Kampanye Bicara Kalimat Positif

Bicara menggunakan kalimat positif sangat penting, begitu kata banyak pakar. Anjuran itu telah lama kudengar, kutulis bahkan kucamkan dalam benakku. “Orangtua yang selalu berbicara positif, akan membantu menumbuhkan harga diri anak. Kata-kata positif memiliki kekuatan untuk membuat anak merasa berguna, merasa senang, memberi harapan dan memupuk jiwa mereka,” tulis Mimi Doe, dalam bukunya ‘Sepuluh Prinsip Spiritual Parenting”.

Prakteknya bagaimana, gampangkah? Wuih jangan ditanya. Susahnya bukan kepalang. Ah masak iya? Lha iya, wong seumur-umur orangtua kita dulu kebanyakan mencekoki kita dengan kalimat negatif je. Wajar sekali kan kalau akhirnya kalimat positif malah menjadi kalimat yang tak terbayangkan dan sangat tidak familiar dengan kehidupan sehari-hari. Tapi bukan berarti hendak menyalahkan orangtua kita dulu lho. Semua pasti ada sebab, jaman dulu barangkali penelitian para ahli belum marak. Orangtua kita pun sesungguhnya telah berbuat yang terbaik bagi anak-anaknya pada masanya. Namun, jaman tentu saja berubah, kalau ada yang terbukti lebih baik, kenapa tidak dicoba?

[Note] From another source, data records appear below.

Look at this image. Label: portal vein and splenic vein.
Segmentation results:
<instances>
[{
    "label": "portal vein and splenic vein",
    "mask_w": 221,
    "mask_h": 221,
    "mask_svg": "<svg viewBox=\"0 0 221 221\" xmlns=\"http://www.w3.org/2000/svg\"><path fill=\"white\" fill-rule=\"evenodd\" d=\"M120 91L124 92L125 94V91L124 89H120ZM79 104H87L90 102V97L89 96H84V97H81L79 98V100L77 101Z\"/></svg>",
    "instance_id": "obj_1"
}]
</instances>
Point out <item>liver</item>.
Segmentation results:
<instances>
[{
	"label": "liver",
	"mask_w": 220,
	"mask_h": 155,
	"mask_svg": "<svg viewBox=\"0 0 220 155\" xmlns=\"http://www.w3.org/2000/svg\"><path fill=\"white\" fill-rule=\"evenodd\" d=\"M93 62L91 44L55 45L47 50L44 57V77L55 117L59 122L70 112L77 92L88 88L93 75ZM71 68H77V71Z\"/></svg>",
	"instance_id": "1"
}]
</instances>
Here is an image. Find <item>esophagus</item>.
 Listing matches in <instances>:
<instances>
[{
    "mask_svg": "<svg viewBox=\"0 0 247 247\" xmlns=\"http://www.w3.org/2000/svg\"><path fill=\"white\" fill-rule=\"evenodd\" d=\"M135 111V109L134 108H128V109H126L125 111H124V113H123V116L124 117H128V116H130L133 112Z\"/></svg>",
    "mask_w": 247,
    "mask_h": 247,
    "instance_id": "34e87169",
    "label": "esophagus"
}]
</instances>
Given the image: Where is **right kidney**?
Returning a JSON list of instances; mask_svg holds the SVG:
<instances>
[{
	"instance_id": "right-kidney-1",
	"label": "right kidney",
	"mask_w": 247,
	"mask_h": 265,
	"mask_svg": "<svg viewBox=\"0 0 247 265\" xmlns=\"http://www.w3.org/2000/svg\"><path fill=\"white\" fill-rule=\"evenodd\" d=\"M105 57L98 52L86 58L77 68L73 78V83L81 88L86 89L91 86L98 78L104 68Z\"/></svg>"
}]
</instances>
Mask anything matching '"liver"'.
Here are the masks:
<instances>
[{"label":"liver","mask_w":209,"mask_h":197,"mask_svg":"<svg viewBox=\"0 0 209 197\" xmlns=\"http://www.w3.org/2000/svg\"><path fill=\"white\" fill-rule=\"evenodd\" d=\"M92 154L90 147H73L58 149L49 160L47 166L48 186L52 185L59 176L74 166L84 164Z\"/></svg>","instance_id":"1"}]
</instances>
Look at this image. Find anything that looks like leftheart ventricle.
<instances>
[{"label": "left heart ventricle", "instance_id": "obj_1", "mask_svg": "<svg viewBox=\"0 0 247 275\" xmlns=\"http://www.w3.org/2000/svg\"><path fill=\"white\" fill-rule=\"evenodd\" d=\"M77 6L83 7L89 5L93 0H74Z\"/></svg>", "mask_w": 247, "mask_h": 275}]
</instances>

Belakangan ini aku melakukannya, menggerakkan lagi kampanye bicara kalimat positif dalam keluargaku. Dan hasilnya? Wow, bagiku mencengangkan dan sekaligus membuatku malu hati. Dulu aku pernah mencobanya, tapi hanya tahan beberapa bulan. Kepindahanku ke negeri ini dengan segala dampaknya menguras tenagaku lahir dan batin. Waktu banyak ku habiskan untuk menata diriku sendiri yang memang lebih membutuhkan. Aku menjadi lebih sensitif, gampang sekali naik darah. Padahal dulu aku termasuk ibu yang cukup sabar, walaupun memang masih kalah dibandingkan suamiku. Bagaimana mungkin aku bisa menjadi ibu yang baik, bila aku belum ‘menemukan’ diriku sepenuhnya.

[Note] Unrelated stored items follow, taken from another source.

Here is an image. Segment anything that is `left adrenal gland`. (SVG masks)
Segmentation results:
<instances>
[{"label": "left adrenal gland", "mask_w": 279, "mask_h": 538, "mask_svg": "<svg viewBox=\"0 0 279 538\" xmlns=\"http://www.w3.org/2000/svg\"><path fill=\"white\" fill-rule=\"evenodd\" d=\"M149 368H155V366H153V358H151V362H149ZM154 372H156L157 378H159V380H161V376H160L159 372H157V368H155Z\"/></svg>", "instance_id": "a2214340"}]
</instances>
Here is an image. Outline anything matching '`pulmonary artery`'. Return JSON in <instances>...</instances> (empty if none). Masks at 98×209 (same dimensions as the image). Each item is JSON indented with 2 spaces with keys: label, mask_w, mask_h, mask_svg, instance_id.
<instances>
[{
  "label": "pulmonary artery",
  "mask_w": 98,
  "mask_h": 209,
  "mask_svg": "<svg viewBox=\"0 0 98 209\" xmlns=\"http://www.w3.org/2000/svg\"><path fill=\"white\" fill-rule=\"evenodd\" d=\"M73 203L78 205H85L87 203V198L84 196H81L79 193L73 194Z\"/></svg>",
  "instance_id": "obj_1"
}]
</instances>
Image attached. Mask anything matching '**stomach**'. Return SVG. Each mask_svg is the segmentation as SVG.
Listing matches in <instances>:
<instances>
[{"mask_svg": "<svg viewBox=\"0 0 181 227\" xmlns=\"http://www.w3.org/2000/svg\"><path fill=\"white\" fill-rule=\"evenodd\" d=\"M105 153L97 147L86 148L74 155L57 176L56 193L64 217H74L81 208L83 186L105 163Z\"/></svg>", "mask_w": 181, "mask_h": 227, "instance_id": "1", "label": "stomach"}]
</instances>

Proses belajar terkadang memang melelahkan dan menyakitkan, tapi tentunya akan berbuah juga. Perlahan aku mulai bangkit, mengontrol emosiku, menata lagi kesabaranku dalam menghadapi anak-anakku. Saatnya tiba, ketika aku mulai tersadarkan lagi untuk menggerakkan bicara positif dalam rumah kami. Entah mengapa, hati dan telingaku kini menjadi tergelitik mendengar Lala yang sering berbicara dengan kalimat negatif. Padahal sebelumnya aku sama sekali tak terpengaruh atau tepatnya mengabaikan saja barangkali. “Aik! Kalo Aik nggak mau berbagi, mbak Lala marah sama Aik!” begitu kira-kira ucapan yang kerap terlontar dari mulutnya. Dan, tentu saja, kalimat ini menular kepada Malik adiknya.

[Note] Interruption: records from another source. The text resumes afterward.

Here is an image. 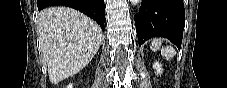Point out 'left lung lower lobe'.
Masks as SVG:
<instances>
[{
	"label": "left lung lower lobe",
	"mask_w": 227,
	"mask_h": 88,
	"mask_svg": "<svg viewBox=\"0 0 227 88\" xmlns=\"http://www.w3.org/2000/svg\"><path fill=\"white\" fill-rule=\"evenodd\" d=\"M134 19L139 45L152 37H165L181 47L185 19L183 0H143Z\"/></svg>",
	"instance_id": "1"
}]
</instances>
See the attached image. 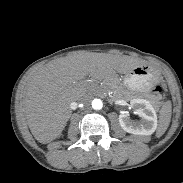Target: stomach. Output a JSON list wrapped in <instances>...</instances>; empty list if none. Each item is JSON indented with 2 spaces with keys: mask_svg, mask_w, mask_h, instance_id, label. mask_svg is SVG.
I'll return each mask as SVG.
<instances>
[{
  "mask_svg": "<svg viewBox=\"0 0 183 183\" xmlns=\"http://www.w3.org/2000/svg\"><path fill=\"white\" fill-rule=\"evenodd\" d=\"M156 79V71L145 65H140L126 73L123 86L133 91L146 92Z\"/></svg>",
  "mask_w": 183,
  "mask_h": 183,
  "instance_id": "obj_1",
  "label": "stomach"
}]
</instances>
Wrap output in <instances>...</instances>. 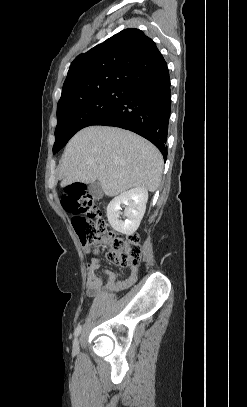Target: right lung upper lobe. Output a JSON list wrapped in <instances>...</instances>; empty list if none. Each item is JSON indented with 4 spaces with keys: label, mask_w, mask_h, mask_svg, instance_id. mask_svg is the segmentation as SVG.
Listing matches in <instances>:
<instances>
[{
    "label": "right lung upper lobe",
    "mask_w": 247,
    "mask_h": 407,
    "mask_svg": "<svg viewBox=\"0 0 247 407\" xmlns=\"http://www.w3.org/2000/svg\"><path fill=\"white\" fill-rule=\"evenodd\" d=\"M166 65L155 42L125 29L71 63L57 107L110 87H131Z\"/></svg>",
    "instance_id": "cb5924a9"
}]
</instances>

Lho? Kalau Malik tertular dari Lala, mestinya Lala berbicara seperti itu juga tertular dari seseorang dong ya. He he, dari siapa lagi kalau bukan dari orangtuanya. Mestinya begitu kan? Aku bisa saja ngeles bahwa aku tak pernah mengajarkan anak-anakku berbicara seperti itu, seperti halnya aku tak pernah mengajari mereka memukul. Toh akhirnya mereka memukul juga, mencubit juga sebagai respon normalnya anak-anak saat tidak suka. Tapi bagaimanapun, aku akui bahwa tidak selamanya aku bisa mengontrol diri untuk bisa selalu berbicara baik-baik pada mereka.

Seorang ibu juga manusia yang bisa kesal dan marah tentu saja. Namun alangkah mulianya bila si ibu bisa menahan kemarahan dan kekesalannya, mengolahnya dalam hati sehingga tetap menjadi telaga yang meneduhkan bagi anak-anaknya. Ibu yang seperti ini barangkali sudah melakukan jihad terbesar, jihad melawan hawa nafsunya sendiri. Hmm…itu masih menjadi mimpi bagiku. Sekarang? Aku sedang belajar, dan untungnya, anak-anakku mengajariku banyak hal, termasuk dalam kampanye bicara positif ini.

Dalam sebuah pelatihan komunikasi pengasuhan anak yang pernah aku ikuti, ada mendapatkan rumusan sederhana yang sering aku terapkan pada anak-anakku. Rumusnya adalah menggunakan ‘Pesan Saya’ atau ‘Mendengar Aktif’ dalam berkomunikasi dengan anak. ‘Pesan saya’ digunakan bila masalah ada di orangtua. Sedangkan ‘Mendengar Aktif’ kita gunakan bila masalah ada pada anak. Rumus ‘Pesan Saya’ dipermudah dengan kalimat seperti ini “Kalau kamu….bunda merasa….akibatnya….” Contoh ‘Pesan Saya’ aku gunakan pada kasus seperti ini: Malik sering sekali naik ke atas meja, artinya masalah ada di aku, orangtuanya, karena bagi Aik, hal itu malah menyenangkan. Jadi untuk kasus ini, aku memakai kalimat ‘Pesan Saya’ . Aku katakan pada Aik, “Aik, kalo Aik naik-naik meja, bunda khawatir Aik jatuh, nanti Aik bisa sakit kakinya.”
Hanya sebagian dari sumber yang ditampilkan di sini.